1. Aspectos de enquadramento geral
1.1 Esta acção é positiva
Pensamos ser positiva a intenção levada a cabo pelo DEB de promover uma reflexão
sobre os currículos, estabelecendo relações entre os três ciclos do ensino básico,
que raramente têm sido explicitadas. A preocupação em dialogar sobre estes
temas com outros actores educativos (professores, escolas, investigadores, etc.)

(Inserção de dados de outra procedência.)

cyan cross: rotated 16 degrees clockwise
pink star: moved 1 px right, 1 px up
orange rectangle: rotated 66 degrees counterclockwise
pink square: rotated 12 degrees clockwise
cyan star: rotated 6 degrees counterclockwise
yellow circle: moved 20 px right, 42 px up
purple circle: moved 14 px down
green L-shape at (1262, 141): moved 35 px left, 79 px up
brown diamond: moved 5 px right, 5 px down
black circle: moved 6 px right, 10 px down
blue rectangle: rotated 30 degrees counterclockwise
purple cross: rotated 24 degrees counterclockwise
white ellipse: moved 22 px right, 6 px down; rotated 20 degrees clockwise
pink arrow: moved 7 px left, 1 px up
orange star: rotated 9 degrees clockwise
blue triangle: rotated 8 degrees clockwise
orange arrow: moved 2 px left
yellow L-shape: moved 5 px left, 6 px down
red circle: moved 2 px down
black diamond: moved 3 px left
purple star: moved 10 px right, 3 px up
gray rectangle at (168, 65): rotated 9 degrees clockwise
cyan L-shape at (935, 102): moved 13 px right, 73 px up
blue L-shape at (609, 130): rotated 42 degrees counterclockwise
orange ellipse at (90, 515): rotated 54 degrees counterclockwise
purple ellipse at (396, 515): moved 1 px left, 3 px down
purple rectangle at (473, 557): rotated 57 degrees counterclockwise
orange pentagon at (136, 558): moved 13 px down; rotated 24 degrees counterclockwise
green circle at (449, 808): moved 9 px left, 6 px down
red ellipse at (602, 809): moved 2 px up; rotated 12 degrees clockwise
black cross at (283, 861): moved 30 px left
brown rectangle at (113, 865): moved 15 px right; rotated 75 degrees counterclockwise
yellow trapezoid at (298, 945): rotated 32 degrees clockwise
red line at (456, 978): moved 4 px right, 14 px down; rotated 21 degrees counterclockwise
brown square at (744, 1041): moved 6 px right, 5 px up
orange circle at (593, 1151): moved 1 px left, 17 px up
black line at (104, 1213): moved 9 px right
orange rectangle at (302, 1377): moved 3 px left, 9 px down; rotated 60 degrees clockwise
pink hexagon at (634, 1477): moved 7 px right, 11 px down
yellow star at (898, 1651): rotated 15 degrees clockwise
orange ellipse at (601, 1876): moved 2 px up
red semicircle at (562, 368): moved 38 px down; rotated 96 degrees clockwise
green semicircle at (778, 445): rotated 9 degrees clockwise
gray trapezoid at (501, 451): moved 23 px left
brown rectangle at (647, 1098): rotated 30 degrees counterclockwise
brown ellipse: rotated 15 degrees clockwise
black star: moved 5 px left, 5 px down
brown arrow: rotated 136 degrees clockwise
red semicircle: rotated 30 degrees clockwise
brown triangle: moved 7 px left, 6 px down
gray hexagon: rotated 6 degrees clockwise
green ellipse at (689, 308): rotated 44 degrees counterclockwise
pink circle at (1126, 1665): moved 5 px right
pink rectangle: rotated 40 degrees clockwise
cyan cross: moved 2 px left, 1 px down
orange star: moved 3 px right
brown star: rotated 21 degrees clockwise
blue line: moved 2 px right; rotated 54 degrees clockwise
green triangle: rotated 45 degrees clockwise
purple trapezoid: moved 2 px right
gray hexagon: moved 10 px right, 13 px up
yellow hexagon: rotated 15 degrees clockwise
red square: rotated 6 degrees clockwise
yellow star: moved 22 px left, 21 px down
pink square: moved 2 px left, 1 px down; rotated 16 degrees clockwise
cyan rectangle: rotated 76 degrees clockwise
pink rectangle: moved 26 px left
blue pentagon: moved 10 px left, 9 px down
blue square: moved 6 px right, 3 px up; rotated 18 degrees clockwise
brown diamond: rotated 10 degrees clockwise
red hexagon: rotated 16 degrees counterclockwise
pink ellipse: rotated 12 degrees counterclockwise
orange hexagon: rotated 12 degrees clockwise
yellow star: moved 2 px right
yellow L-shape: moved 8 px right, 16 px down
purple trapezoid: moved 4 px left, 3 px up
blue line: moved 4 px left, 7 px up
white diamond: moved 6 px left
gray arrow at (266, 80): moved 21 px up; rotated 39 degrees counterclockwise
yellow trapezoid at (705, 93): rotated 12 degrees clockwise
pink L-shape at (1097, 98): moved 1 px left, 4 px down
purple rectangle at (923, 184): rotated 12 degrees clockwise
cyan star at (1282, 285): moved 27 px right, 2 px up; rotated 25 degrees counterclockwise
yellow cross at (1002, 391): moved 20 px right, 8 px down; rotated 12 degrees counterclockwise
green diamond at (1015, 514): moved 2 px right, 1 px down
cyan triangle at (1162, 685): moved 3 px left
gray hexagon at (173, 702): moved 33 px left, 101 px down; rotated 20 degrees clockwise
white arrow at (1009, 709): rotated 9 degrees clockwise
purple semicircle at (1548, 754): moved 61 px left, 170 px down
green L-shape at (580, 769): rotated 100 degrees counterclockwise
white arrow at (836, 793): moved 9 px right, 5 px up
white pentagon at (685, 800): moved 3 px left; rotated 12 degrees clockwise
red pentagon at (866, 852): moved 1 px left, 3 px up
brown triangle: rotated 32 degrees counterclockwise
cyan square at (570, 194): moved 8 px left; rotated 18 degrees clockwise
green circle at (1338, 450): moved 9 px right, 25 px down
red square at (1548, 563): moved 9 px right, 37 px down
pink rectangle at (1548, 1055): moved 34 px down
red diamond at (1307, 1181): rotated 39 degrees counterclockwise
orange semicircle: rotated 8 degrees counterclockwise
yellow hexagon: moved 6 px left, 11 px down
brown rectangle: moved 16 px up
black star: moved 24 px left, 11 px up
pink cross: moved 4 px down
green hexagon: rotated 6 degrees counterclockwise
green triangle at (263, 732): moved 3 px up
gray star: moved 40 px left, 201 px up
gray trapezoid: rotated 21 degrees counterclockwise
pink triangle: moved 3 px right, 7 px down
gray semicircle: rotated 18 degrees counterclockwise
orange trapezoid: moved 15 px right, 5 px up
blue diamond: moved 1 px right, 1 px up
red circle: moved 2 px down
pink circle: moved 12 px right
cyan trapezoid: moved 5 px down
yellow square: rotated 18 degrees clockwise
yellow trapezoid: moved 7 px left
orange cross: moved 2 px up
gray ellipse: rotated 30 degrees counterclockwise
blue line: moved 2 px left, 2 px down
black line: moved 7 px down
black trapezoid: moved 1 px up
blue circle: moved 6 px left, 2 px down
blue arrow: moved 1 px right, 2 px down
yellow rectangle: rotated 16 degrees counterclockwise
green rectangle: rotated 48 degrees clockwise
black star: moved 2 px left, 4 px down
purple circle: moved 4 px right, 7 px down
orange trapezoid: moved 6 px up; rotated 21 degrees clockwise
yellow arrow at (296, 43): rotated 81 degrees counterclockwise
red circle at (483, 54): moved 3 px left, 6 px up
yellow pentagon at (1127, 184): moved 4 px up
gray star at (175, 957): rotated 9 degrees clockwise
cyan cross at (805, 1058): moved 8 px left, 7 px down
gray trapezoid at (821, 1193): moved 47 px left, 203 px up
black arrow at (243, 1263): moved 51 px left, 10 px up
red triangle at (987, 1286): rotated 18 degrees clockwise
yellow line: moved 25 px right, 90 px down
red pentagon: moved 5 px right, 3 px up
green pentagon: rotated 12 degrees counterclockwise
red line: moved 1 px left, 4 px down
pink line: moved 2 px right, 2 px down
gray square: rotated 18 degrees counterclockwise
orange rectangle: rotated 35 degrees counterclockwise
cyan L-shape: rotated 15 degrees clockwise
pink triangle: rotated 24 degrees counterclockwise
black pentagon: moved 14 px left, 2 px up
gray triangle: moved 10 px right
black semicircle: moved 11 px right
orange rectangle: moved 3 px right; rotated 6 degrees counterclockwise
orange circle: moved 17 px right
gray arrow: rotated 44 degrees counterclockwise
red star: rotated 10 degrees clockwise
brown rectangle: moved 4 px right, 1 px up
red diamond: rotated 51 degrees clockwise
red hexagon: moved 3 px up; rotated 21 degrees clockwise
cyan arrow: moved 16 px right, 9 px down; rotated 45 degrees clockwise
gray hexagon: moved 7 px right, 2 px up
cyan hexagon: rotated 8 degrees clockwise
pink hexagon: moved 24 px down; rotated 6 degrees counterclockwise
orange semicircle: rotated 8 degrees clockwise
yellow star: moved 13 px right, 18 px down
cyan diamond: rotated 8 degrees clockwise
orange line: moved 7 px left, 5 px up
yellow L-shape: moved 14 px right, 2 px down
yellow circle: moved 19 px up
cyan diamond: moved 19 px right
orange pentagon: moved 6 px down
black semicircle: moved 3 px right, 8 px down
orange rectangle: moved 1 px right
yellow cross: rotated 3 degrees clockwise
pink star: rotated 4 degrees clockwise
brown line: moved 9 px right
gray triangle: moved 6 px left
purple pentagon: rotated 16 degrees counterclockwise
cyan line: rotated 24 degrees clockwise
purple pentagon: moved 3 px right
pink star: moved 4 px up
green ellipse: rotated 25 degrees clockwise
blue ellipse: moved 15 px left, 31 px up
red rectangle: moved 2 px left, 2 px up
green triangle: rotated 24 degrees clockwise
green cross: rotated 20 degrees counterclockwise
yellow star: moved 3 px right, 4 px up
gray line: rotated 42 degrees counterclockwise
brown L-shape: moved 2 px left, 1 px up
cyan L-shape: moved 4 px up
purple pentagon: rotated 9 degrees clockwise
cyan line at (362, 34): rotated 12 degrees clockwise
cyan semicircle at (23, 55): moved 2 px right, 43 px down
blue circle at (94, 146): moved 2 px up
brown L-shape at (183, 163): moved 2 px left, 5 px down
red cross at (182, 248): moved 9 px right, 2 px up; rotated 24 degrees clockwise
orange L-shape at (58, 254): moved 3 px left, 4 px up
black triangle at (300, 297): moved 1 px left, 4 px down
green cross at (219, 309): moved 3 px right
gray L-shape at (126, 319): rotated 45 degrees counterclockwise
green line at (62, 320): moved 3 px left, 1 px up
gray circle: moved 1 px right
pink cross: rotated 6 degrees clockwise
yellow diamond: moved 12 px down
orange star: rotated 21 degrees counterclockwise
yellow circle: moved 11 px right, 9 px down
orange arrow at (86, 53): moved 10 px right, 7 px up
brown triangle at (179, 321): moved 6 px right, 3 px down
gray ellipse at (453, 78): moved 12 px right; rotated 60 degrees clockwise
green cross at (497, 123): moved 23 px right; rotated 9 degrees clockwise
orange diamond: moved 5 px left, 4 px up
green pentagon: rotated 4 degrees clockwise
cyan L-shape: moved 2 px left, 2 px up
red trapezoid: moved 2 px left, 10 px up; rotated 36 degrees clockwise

é igualmente meritória e só pode conduzir a um enriquecimento dos documentos
finais.
1.2 Preocupação com factores de dispersão
Gostaríamos, no entanto, de manifestar alguma preocupação pelas consequências
inerentes ao aparecimento de mais um documento sobre o programa. Temos em
Portugal uma tradição de currículos únicos definidos centralmente e a existência
de diversos documentos contendo orientações curriculares pode constituir um
elemento de desorientação nas escolas. Põe-se, nomeadamente, o problema de
como resolver eventuais discrepâncias entre estes documentos e os programas em
vigor. Por exemplo, que fazer quando as brochuras não referem um tema que os
programas contêm? Esse tema deixou de fazer parte do programa? Embora
suponhamos que não é essa a intenção do DEB, existe a possibilidade de
confusão. Supomos que o DEB tem uma visão integrada das diversas brochuras em
preparação. No entanto, considerando, por exemplo, as diferenças de estilo
entre os documentos consagrados ao Português e à Matemática, não é para nós
claro que essa visão venha a ser partilhada pelos autores de cada uma das
brochuras. Esta dificuldade de integração pode existir também em relação
aos professores nas escolas. Pensamos em particular nos professores do 1º
ciclo, que vão ser confrontados com uma multiplicidade de documentos, todos
eles pretendendo ter consequências para a sua actividade lectiva e contendo visões
pedagógicas, eventualmente, distintas.
Recomendamos pois que o DEB entenda o lançamento destas brochuras como um passo
transitório para uma revisão curricular mais abrangente.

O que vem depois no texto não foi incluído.